Les modes de représentation utilisés dans les deux cartes sont complémentaires. Sur la carte des centres de développement, ceux-‐ci sont comparés sur base de la dénomination de chacun des partenaires (Carte 14: Centres de développement chez les différents partenaires de la Grande Région). En parallèle, sur la carte de la dimension métropolitaine (Carte 13: La dimension métropolitaine de la Grande Région), les frontières internes à la Grande Région s’effacent au passage d’une zone dégradée rouge « espace à caractère métropolitain polycentrique et transfrontalier ». Cet espace se cale sur le sud, entre le nord-‐ouest occupé par un espace métropolitain au nord de la Wallonie et l’est où se profile l’axe rhénan. L’espace métropolitain de la GR n’est pas détaillé dans ses fonctions mais est largement inclusif en allant au-‐delà du périmètre fonctionnel dégagé dans l’étude Metroborder et en incluant l’ensemble de la Lorraine au sud. La nuance réside dans le dégradé de couleur utilisé.

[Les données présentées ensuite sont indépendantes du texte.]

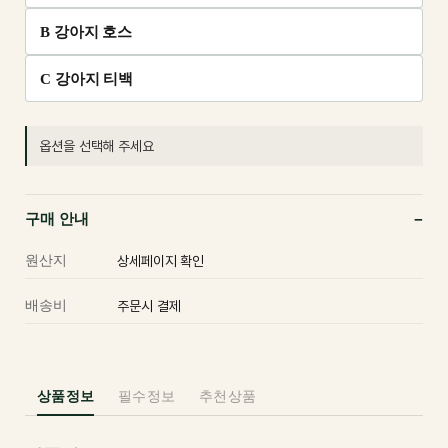
B 강아지 호스
C 강아지 티백
옵션을 선택해 주세요
구매 안내
원산지
상세페이지 확인
배송비
주문시 결제
상품정보
필수정보
추천상품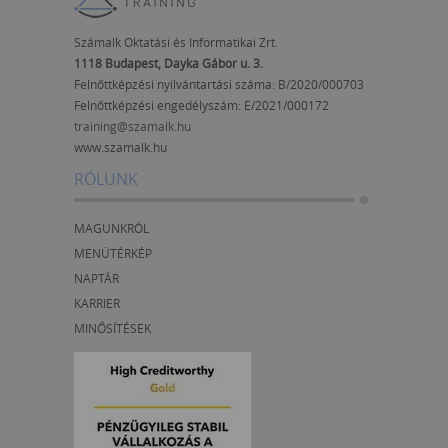
Számalk Oktatási és Informatikai Zrt.
1118 Budapest, Dayka Gábor u. 3.
Felnőttképzési nyilvántartási száma: B/2020/000703
Felnőttképzési engedélyszám:
E/2021/000172
training@szamalk.hu
www.szamalk.hu
RÓLUNK
MAGUNKRÓL
MENÜTÉRKÉP
NAPTÁR
KARRIER
MINŐSÍTÉSEK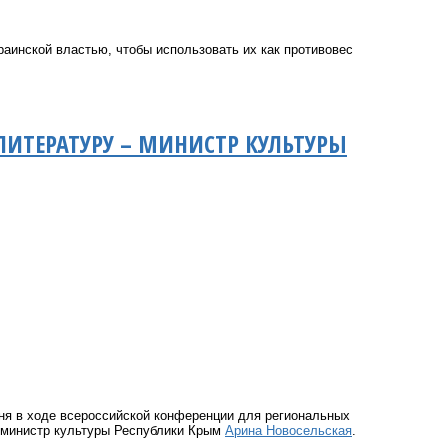
раинской властью, чтобы использовать их как противовес
ИТЕРАТУРУ – МИНИСТР КУЛЬТУРЫ
дня в ходе всероссийской конференции для региональных
 министр культуры Республики Крым
Арина Новосельская
.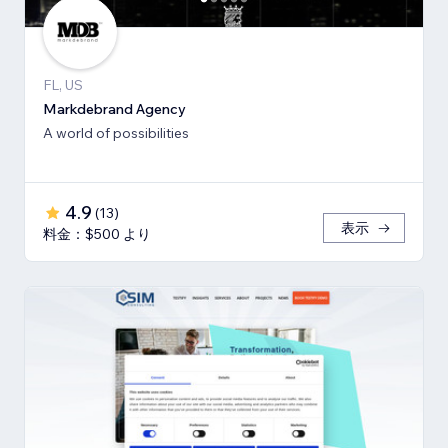
FL, US
Markdebrand Agency
A world of possibilities
4.9
(
13
)
表示
料金：$500 より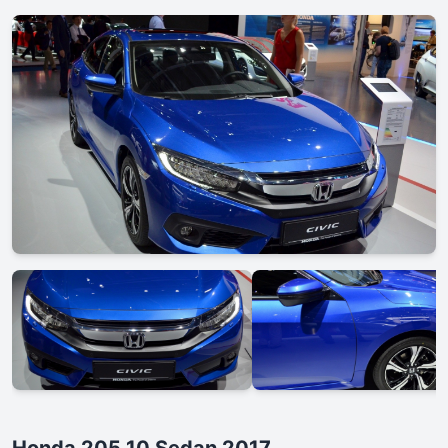
Honda 205 10 Sedan 2017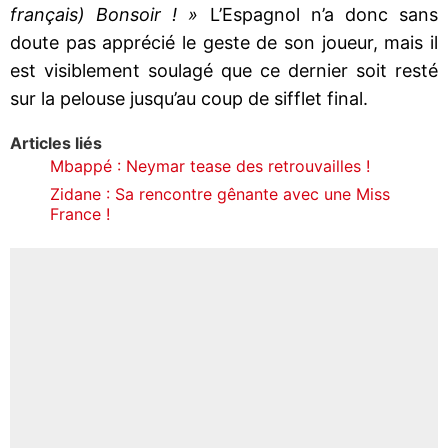
français) Bonsoir ! »
L’Espagnol n’a donc sans
doute pas apprécié le geste de son joueur, mais il
est visiblement soulagé que ce dernier soit resté
sur la pelouse jusqu’au coup de sifflet final.
Articles liés
Mbappé : Neymar tease des retrouvailles !
Zidane : Sa rencontre gênante avec une Miss
France !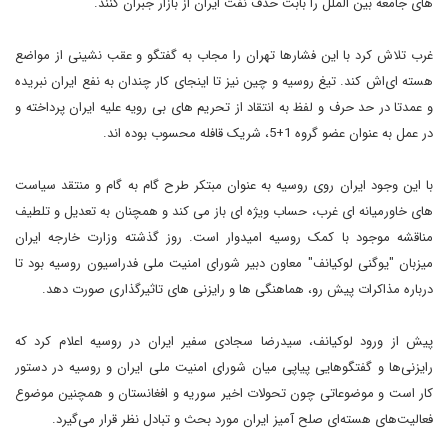
های جامعه بین الملل را بابت حذف نفت ایران از بازار جبران کنند.
غرب تلاش کرد با این فشارها تهران را مجاب به گفتگو و عقب نشینی از مواضع
هسته ای‌اش کند. تیغ روسیه و چین نیز تا اینجای کار چندان به نفع ایران نبریده
و عمدتا در حد حرف و لفظ به انتقاد از تحریم های بی رویه علیه ایران پرداخته و
در عمل به عنوان عضو گروه 1+5، شریک قافله محسوب بوده اند.
با این وجود ایران روی روسیه به عنوان مبتکر طرح گام به گام و منتقد سیاست
های خاورمیانه ای غرب، حساب ویژه ای باز می کند و همچنان به تعدیل و تلطیف
مناقشه موجود با کمک روسیه امیدوار است. روز گذشته وزارت خارجه ایران
میزبان "یوگنی لوکیانف" معاون دبیر شورای امنیت ملی فدراسیون روسیه بود تا
درباره مذاکرات پیش رو، هماهنگی ها و رایزنی های تاثیرگذاری صورت دهد.
پیش از ورود لوکیانف، سیدرضا سجادی سفیر ایران در روسیه اعلام کرد که
رایزنی‌ها و گفتگوهایی پیاپی میان شورای امنیت ملی ایران و روسیه در دستور
کار است و موضوعاتی چون تحولات اخیر سوریه و افغانستان و همچنین موضوع
فعالیت‌های هسته‌ای صلح آمیز ایران مورد بحث و تبادل نظر قرار می‌گیرد.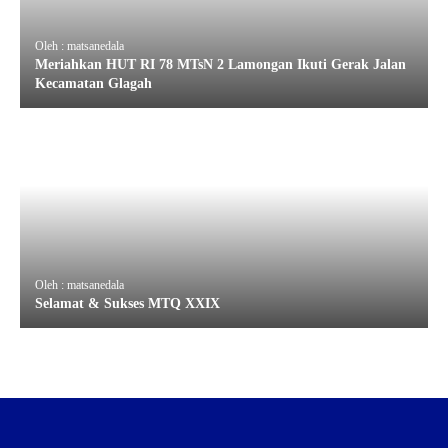
Oleh : matsanedala
Meriahkan HUT RI 78 MTsN 2 Lamongan Ikuti Gerak Jalan
Kecamatan Glagah
Oleh : matsanedala
Selamat & Sukses MTQ XXIX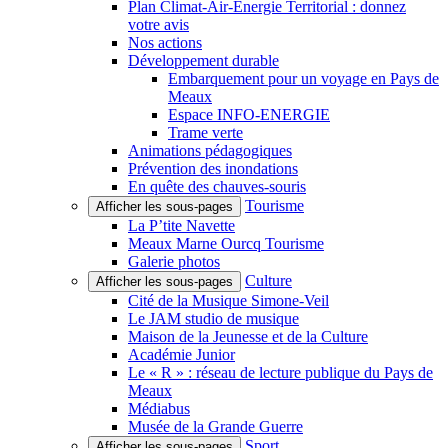
Plan Climat-Air-Énergie Territorial : donnez
votre avis
Nos actions
Développement durable
Embarquement pour un voyage en Pays de
Meaux
Espace INFO-ENERGIE
Trame verte
Animations pédagogiques
Prévention des inondations
En quête des chauves-souris
Tourisme
Afficher les sous-pages
La P’tite Navette
Meaux Marne Ourcq Tourisme
Galerie photos
Culture
Afficher les sous-pages
Cité de la Musique Simone-Veil
Le JAM studio de musique
Maison de la Jeunesse et de la Culture
Académie Junior
Le « R » : réseau de lecture publique du Pays de
Meaux
Médiabus
Musée de la Grande Guerre
Sport
Afficher les sous-pages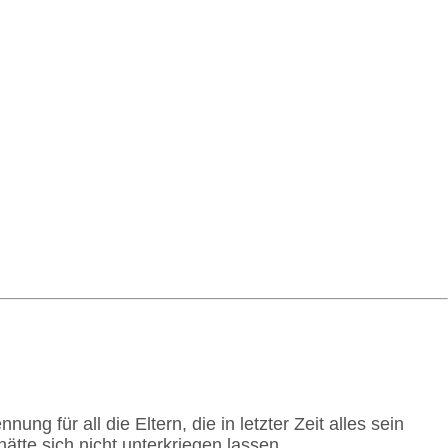
g für all die Eltern, die in letzter Zeit alles sein
tte sich nicht unterkriegen lassen.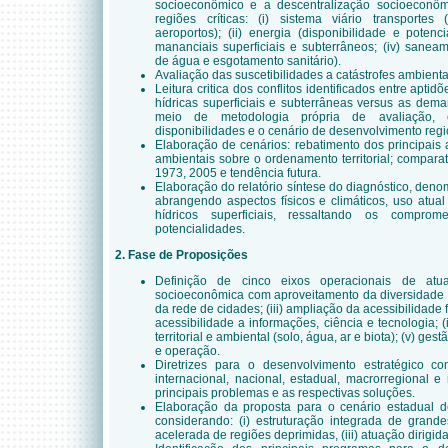
socioeconômico e a descentralização socioeconô
regiões críticas: (i) sistema viário transportes 
aeroportos); (ii) energia (disponibilidade e potencia
mananciais superficiais e subterrâneos; (iv) sanea
de água e esgotamento sanitário).
Avaliação das suscetibilidades a catástrofes ambienta
Leitura critica dos conflitos identificados entre apti
hídricas superficiais e subterrâneas versus as dema
meio de metodologia própria de avaliação, 
disponibilidades e o cenário de desenvolvimento regi
Elaboração de cenários: rebatimento dos principais
ambientais sobre o ordenamento territorial; comparat
1973, 2005 e tendência futura.
Elaboração do relatório síntese do diagnóstico, denom
abrangendo aspectos físicos e climáticos, uso atual
hídricos superficiais, ressaltando os comprome
potencialidades.
2. Fase de Proposições
Definição de cinco eixos operacionais de atuaç
socioeconômica com aproveitamento da diversidade reg
da rede de cidades; (iii) ampliação da acessibilidade 
acessibilidade a informações, ciência e tecnologia; (
territorial e ambiental (solo, água, ar e biota); (v) ges
e operação.
Diretrizes para o desenvolvimento estratégico co
internacional, nacional, estadual, macrorregional e
principais problemas e as respectivas soluções.
Elaboração da proposta para o cenário estadual de
considerando: (i) estruturação integrada de grand
acelerada de regiões deprimidas, (iii) atuação dirigid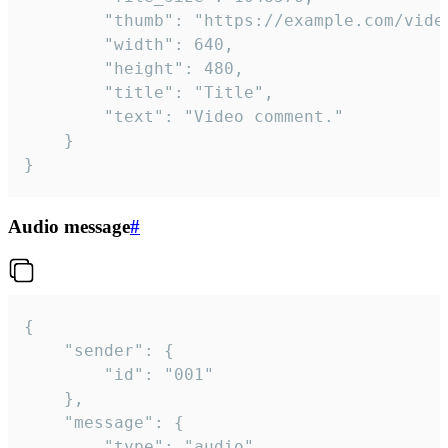
		"thumb": "https://example.com/video_thumb.png",

		"width": 640,

		"height": 480,

		"title": "Title",

		"text": "Video comment."

	}

}
Audio message
#
{

	"sender": {

		"id": "001"

	},

	"message": {

		"type": "audio",
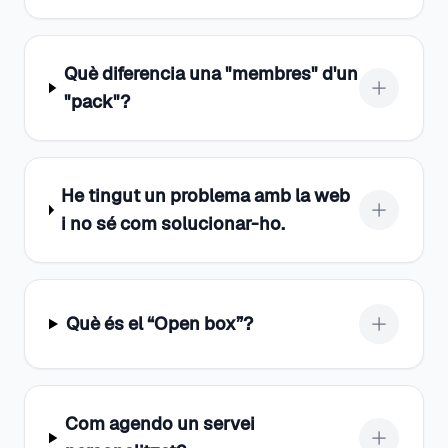
Què diferencia una "membres" d'un
"pack"?
He tingut un problema amb la web
i no sé com solucionar-ho.
Què és el “Open box”?
Com agendo un servei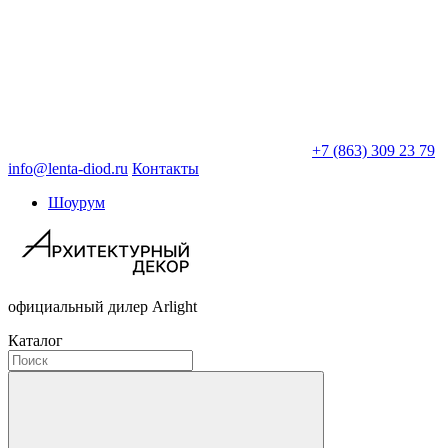
+7 (863) 309 23 79
info@lenta-diod.ru
Контакты
Шоурум
официальный дилер Arlight
Каталог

Source : Sommet, 2013b : 16
Carte 13: La dimension métropolitaine de la Grande Région
Source : Sommet, 2013b : 18
Ces cartes semblent indiquer que la thèse d’un périmètre resserré du Mandatsraum n’a pas été retenue par les acteurs. L’inclusion de l’ensemble des espaces et donc de l’ensemble des partenaires est symbolisé par la représentation graphique. On entrevoit ici le résultat d’une complexe négociation politique dont l’objectif a été d’accorder une place à chaque partenaire institutionnel dans cette future stratégie. La dimension spatiale constitue donc un élément essentiel dans le processus décisionnel interrégional. La définition d’une potentielle territorialité transfrontalière se base sur la territorialité de chaque partenaire associé. Autrement dit, la territorialité transfrontalière se constitue en complément de la territorialité de chacun des membres.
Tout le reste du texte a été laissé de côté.